Re: Newspaper office: Cat/Jack
[So this was the woman inside the bar-host. Cat went for knife rather than dart, less the needle and more the bloody great attack and whether that was because the tail-lashing had swept on toward a leap to the juglar or because her own flank was exposed. She went for what she thought was carotid and Jack laughed.]
There's not a thing you can say that I haven't said myself, so stop trying. My league, you don't know it. You've seen what's left after I took a sledgehammer, so if you're set on destructive, my ego included, I've already done the damage, love, you're out of bloody luck.

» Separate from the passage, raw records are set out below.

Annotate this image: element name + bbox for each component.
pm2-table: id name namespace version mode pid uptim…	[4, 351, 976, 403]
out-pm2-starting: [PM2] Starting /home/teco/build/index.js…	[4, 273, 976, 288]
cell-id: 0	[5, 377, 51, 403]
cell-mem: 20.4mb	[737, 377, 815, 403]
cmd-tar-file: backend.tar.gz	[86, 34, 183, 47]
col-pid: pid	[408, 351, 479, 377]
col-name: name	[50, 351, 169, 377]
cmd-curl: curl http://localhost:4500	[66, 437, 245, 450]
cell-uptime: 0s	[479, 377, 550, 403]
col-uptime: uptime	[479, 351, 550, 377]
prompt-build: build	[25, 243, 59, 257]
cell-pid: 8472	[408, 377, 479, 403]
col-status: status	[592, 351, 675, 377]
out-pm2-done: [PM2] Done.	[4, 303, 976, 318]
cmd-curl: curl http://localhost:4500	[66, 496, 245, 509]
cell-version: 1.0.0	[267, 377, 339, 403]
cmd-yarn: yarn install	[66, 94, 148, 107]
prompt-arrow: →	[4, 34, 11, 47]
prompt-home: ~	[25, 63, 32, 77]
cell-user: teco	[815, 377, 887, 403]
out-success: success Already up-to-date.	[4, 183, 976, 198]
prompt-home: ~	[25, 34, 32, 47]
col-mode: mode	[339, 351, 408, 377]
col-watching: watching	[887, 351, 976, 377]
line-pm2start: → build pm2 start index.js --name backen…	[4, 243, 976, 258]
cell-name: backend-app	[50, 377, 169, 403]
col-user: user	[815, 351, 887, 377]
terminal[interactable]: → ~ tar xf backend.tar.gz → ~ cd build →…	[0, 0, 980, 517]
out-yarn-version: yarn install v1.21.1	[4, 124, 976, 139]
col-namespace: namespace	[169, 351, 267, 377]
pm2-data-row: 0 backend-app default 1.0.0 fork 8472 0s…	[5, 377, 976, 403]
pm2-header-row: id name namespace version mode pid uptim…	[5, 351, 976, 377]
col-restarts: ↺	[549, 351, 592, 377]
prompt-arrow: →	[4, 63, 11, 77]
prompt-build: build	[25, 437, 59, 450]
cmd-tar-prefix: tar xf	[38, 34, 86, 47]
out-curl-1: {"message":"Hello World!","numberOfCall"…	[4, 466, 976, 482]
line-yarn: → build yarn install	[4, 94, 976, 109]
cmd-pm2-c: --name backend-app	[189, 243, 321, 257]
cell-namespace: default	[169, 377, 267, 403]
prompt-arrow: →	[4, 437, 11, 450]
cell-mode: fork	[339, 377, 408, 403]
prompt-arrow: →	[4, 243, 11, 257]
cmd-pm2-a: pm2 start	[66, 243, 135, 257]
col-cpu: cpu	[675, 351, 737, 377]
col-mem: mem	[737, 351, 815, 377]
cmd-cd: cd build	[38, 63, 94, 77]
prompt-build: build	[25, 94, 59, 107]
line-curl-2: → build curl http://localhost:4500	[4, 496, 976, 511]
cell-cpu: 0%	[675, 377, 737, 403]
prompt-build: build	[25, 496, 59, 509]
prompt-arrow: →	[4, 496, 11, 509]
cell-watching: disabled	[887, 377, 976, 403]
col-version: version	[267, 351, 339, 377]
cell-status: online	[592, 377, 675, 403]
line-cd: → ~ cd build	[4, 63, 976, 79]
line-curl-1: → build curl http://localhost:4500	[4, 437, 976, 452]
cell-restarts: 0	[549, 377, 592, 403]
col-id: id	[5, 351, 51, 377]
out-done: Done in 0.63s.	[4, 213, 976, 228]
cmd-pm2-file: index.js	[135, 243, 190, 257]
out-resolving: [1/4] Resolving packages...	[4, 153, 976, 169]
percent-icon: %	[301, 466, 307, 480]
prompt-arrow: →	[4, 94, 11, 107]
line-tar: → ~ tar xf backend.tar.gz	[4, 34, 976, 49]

[He looked at the bewildered men who'd entered a warzone without flak jackets and if Jack looked a little more alive now than he had at the beginning of the little interlude, he'd thrived once on warzones.]
But I don't pretend to be anything I'm not, washed up hack with a guilt complex the size of bloody Asia. I lay it out. You? Tell me how far out of my league in life you are when you're ready to knock down your own bloody walls. You came in here because that kid with the creepy complex pissed you off badly enough that you'd take revenge in capitals in a column you don't give a shit about.
[She threw around money like it was water, and he shook his head.]
No. I said printer ink. Not the computer, you were clever the first time. You're getting cocky. The layout program runs on that and it won't on whatever high-end thing you drag in. Send it back. That's if you want your revenge to run. [And he'd miss the column, if it didn't. It felt clean, like something long rusted opened up, but Cat took whatever lay in sight. If she took the piece? He wasn't giving her the satisfaction.]